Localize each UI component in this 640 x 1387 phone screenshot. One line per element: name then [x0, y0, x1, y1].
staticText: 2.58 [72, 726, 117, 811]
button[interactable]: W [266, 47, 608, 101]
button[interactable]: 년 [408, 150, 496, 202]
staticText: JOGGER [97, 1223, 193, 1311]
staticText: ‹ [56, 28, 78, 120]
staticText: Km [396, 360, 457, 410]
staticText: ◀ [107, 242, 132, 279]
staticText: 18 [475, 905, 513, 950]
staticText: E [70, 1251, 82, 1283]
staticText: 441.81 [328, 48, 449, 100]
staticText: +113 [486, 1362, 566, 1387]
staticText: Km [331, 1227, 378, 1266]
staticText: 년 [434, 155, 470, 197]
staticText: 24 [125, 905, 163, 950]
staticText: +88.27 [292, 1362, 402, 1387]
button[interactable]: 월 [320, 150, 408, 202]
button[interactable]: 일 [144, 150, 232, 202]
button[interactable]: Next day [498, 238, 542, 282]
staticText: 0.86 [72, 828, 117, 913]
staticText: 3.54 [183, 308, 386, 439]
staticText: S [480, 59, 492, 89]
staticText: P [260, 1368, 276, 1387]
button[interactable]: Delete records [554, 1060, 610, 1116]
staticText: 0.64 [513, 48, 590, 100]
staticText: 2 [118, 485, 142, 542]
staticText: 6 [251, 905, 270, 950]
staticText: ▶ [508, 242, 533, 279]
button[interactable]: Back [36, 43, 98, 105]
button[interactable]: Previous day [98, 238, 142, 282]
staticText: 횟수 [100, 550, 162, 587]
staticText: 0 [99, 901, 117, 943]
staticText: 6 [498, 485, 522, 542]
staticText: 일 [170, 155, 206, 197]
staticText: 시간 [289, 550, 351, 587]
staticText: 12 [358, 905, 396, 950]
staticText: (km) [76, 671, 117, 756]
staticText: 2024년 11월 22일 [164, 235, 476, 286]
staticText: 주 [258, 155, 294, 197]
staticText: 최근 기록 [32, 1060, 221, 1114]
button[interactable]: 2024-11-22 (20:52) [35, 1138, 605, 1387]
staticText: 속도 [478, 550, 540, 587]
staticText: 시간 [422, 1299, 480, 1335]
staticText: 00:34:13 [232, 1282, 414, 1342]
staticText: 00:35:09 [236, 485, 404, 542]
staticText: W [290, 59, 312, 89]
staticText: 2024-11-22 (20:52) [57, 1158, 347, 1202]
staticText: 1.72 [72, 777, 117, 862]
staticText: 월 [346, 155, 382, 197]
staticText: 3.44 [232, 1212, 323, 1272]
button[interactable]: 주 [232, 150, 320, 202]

--

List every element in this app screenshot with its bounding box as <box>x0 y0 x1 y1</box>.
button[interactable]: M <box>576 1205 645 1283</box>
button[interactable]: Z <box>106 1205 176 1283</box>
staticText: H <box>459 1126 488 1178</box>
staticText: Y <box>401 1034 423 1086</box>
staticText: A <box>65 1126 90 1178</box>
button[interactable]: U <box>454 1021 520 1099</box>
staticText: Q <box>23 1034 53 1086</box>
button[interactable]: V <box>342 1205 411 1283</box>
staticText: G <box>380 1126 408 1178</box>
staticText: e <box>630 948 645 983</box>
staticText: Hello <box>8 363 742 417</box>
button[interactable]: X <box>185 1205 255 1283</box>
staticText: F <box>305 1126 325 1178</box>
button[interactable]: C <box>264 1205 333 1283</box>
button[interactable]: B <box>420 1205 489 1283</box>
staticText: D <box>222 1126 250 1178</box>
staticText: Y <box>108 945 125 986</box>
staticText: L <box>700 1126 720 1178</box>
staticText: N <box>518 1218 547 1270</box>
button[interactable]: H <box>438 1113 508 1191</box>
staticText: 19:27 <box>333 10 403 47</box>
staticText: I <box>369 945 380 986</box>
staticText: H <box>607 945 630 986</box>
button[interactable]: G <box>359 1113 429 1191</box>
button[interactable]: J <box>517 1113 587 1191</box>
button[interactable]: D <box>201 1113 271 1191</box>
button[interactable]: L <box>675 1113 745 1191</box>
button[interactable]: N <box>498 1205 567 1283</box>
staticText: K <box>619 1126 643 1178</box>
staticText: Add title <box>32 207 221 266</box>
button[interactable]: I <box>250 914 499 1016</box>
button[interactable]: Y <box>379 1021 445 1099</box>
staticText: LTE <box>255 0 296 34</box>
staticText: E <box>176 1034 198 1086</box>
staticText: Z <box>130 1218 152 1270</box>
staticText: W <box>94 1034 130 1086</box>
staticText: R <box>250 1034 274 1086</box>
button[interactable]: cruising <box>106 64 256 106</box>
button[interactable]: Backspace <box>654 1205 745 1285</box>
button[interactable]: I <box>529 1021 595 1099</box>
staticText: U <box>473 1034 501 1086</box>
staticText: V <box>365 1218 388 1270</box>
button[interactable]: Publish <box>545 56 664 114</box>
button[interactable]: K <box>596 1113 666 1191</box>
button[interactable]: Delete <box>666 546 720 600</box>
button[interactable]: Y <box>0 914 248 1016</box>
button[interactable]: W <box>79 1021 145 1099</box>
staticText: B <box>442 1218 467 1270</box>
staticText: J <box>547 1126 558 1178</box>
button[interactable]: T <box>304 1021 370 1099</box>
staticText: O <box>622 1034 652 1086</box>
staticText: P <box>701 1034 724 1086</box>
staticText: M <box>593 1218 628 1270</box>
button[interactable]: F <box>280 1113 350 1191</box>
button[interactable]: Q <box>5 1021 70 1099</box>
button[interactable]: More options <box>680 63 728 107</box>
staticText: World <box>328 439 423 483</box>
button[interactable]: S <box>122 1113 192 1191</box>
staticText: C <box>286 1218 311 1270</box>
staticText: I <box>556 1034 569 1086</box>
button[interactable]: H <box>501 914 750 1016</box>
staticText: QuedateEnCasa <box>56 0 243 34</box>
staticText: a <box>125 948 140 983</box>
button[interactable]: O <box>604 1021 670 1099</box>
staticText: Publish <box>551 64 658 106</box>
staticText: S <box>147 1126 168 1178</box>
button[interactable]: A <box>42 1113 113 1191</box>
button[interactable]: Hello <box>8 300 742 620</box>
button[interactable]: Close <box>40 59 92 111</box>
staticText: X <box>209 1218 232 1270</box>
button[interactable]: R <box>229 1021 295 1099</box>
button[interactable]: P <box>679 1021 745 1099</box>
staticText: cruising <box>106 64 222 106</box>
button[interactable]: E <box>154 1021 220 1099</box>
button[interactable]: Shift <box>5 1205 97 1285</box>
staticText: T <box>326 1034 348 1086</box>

**Problem details**
Bring together each line above where the string "this" turns up.

**Written answer**
Localize each UI component in this 640 x 1387 phone screenshot. One line per element: name then [x0, y0, x1, y1].
List every element in this app screenshot with its bounding box as <box>x0 y0 x1 y1</box>.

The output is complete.